In the present study, 16 out of 38 successful selective cannulation cases were achieved with an Allis forceps placed through the 2nd lumen to hold the papilla. The success rate of selective cannulation after afferent loop intubation was 95% (38/40), which is comparable to other series using side-viewing endoscopes [3, 12, 13]. The failure rate of endoscopic afferent loop intubation was 13% (6/46), of which 3 patients had a prior Braun’s anastomosis. The failure rate of ERCP was 60% (3/5). In patients with Braun’s anastomosis, the failure rate of ERCP is reported to be 67–70% [5, 14]. The difficulty of afferent loop intubation results from the elongated afferent loop and the increased number of anastomoses. To overcome these anatomical challenges, the use of a stiffer endoscope along with manual compression has been suggested to avoid loop formation at the ligament of Treitz and increase the success rate of afferent intubation . The lower success rate of afferent loop intubation in the present series may be due to insufficient stiffness of the endoscope. Instruments, such as a polypectomy snare, can be placed into the endoscope to increase the overall stiffness during intubation. Alternative methods, such as a DBE or single-balloon endoscope can also improve the success rate in patients with Braun’s anastomosis [15, 16].
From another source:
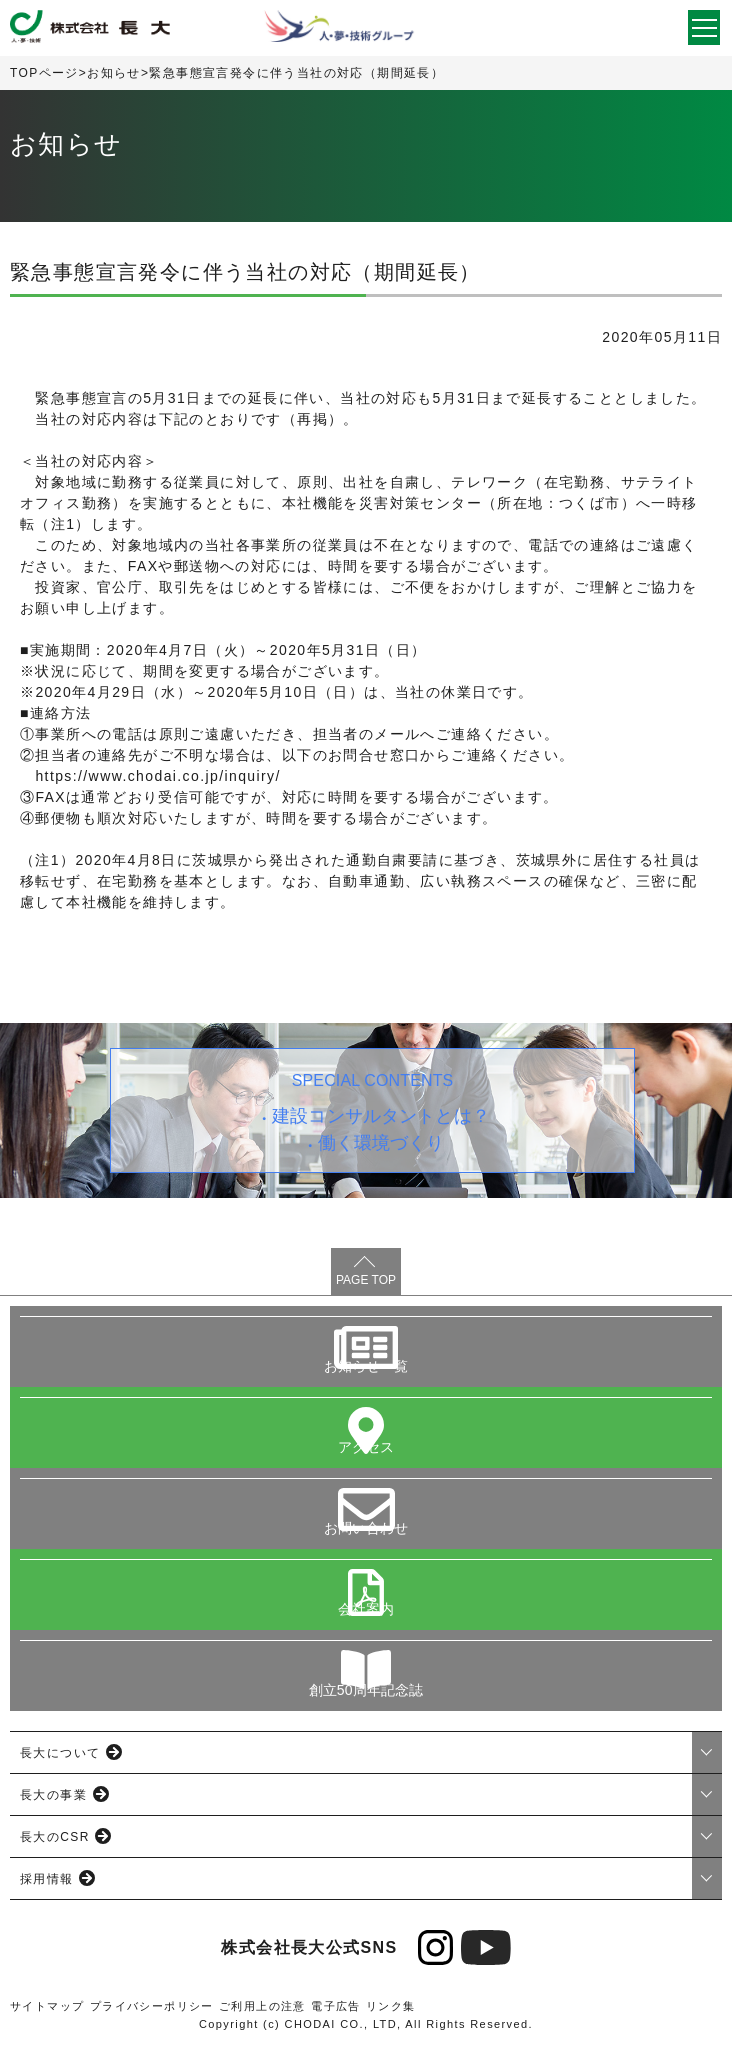 This screenshot has width=732, height=2048. Describe the element at coordinates (366, 1366) in the screenshot. I see `お知らせ一覧` at that location.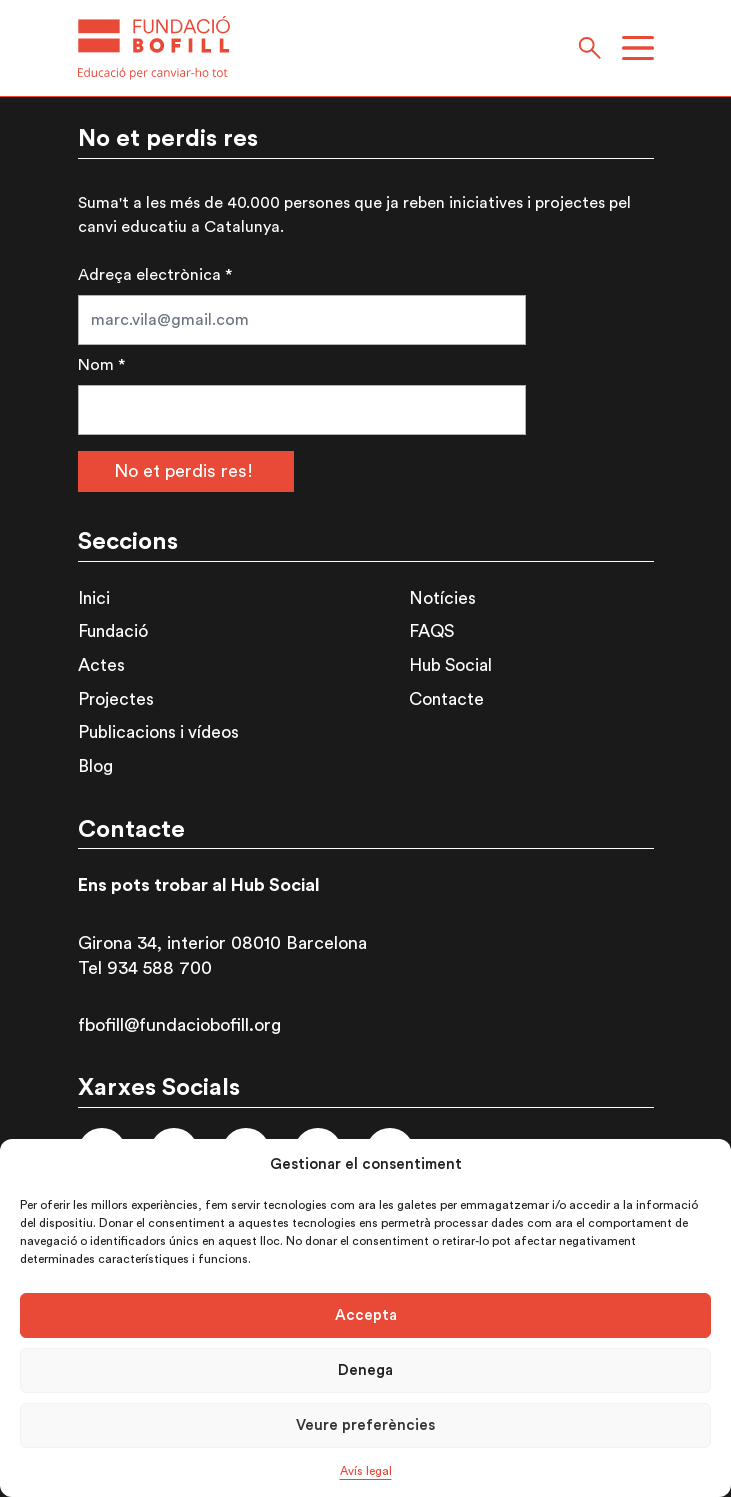 Image resolution: width=731 pixels, height=1497 pixels. What do you see at coordinates (366, 1315) in the screenshot?
I see `Accepta` at bounding box center [366, 1315].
To efficiently extract bile stones, it is recommended to perform EST before EPBD. However, because of the altered anatomy, EST can be dangerous and inadequate in patients with a Billroth II gastrectomy. One of the standard procedures of EST following ERCP in patients with a Billroth II gastrectomy is to rotate the sphincterotome to cut the reversed papilla. Another method is to use the needle knife to cut the papilla along the plastic stent previously placed in the common bile duct. Both methods are technically demanding in patients with a Billroth II gastrectomy and are associated with an increased risk of intestinal bleeding and perforation with an incidence reported to be as high as 10.2% . As a result, some endoscopists suggest performing EPBD without EST to remove bile stones using endoscopes with special specifications [10, 17]. Both EST and EPBD were individually performed in the present series using a dual-lumen forward-viewing endoscope, and the safety and efficacy of catheter-assisted EST were increased by placing the needle knife through the 2nd lumen without altering the conventional EST procedures.
In conclusion, our results suggest that a dual-lumen forward-viewing endoscope can be safely and effectively used to perform ERCP in patients with a Billroth II gastrectomy, except for patients with additional Braun’s anastomosis.
Conflict of Interests
The authors do not have any possible conflict of interests with the trademarks included in their paper.